If this were always the case, the total capitalization of the JSE, the Johannesburg Stock Exchange, the biggest bourse in Africa should be valued at twice what it is now. Let us see why this should be so?

  1. The JSE is the oldest bourse in Africa.
  2. It is directly plugged into the global financial system to the degree that it accurately mimics the movements and sentiments of its bigger cousins, the New York Stock Exchange and the FTSE.
  3. It is internationally compliant in every area like its aforementioned cousins, even being one of the first to go digital.
  4. It has cross-shareholding ownerships and dual listings across many of its Western, first-world partner bourses.
  5. It is almost exclusively white-owned with a total ownership value of 93% across all its boards.
  6. It is located in the city of Johannesburg, in what is ostensibly the financial hub of Africa.
  7. South Africa has the most advanced democracy and democratic institutions in Africa.
  8. South Africa has since 1994, not defaulted on its debt commitments, and is unlikely to do so in the future. 
  9. The ruling party government, the ANC has a history of almost obsequious compliances with the Bretton-Woods institutions and it enjoys a cosy relationship with the rating agency, Moody’s.
  10. The JSE is also the most valuable bourse in the world, relative to the size of the South African economy.

So what exactly is the hindrance or hold up to it growing in terms of both attracting newer listings and increasing in overall capital growth and notional value?

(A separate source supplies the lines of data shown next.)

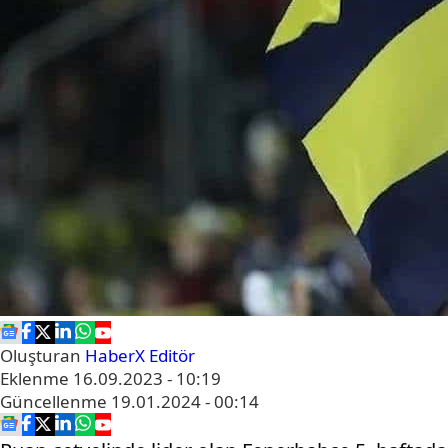
Oluşturan
HaberX Editör
Eklenme
16.09.2023 - 10:19
Güncellenme
19.01.2024 - 00:14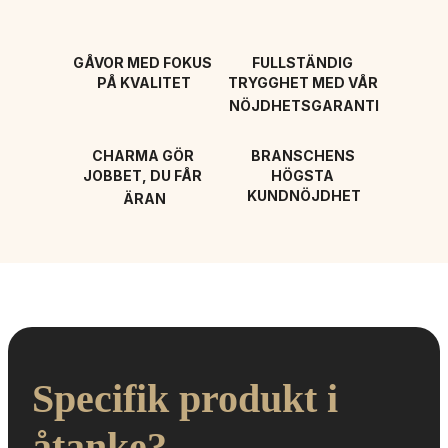
GÅVOR MED FOKUS 
FULLSTÄNDIG 
PÅ KVALITET
TRYGGHET MED VÅR 
NÖJDHETSGARANTI
CHARMA GÖR 
BRANSCHENS 
JOBBET, DU FÅR 
HÖGSTA 
KUNDNÖJDHET
ÄRAN
Specifik produkt i 
åtanke?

In my view, it is the shadow of Apartheid and white supremacist thinking that prevents this type of growth from happening. Let us explain. The South African investment community, dominated as it is by white males still conditioned by “Apartheidesque” thinking hold unusually high liquidity ratios versus equity. This means that large South African corporations subconsciously have a “flight mentality” and this is evident in the piles of cash they hold onto. Their eagerness to move their primary listings over to the Dow or the FTSE, ironically citing greater access to the capital markets and their counterintuitive attitude of neglecting IDI, Internal Direct Investment, whilst expecting FDI, Foreign Direct Investment. This is analogous to you expecting someone else to value your home, a home that you aren’t willing to invest in by applying an annual coat of paint to, conducting regular repairs on, or even cleaning on a regular basis.

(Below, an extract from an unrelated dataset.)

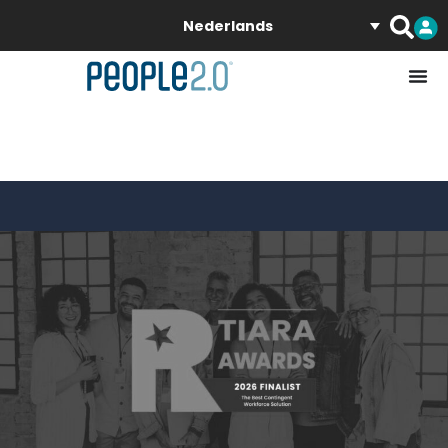
Nederlands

It can be argued that our captains of industry don’t trust the very market that produced a fortune for them to start with, but act nervously, constantly wanting to be assured that there are regular flights out of the country and moving billions overseas annually. Last, they moved in excess of R2 Trillion on the advice of an economic terrorist, one Dawie Roodt, who acts against the interests of the country he himself stays in. By the late nineties, almost all of the major listed companies on the JSE had moved their primary holdings overseas, just as democracy dawned, a remarkable display of a lack of faith, not in democracy, but in the managers of that democracy, black politicians, and black people. Conversely, since the advent of democracy in Russia, the economy continues to grow steadily in spite of the genocidal sanctions regime it has to factor in.

Tell me this isn’t a demonstrable show of a lack of faith in the very democracy white business itself advocated and nursemaided? 

Therefore, a question to you my good people, which class of people demonstrates a nervous, flighty, suspicious demeanour. Who once enriched just wishes to leave the very place that enriched him, and who suffers under the pathology of wanting to get away, once the deed is done??????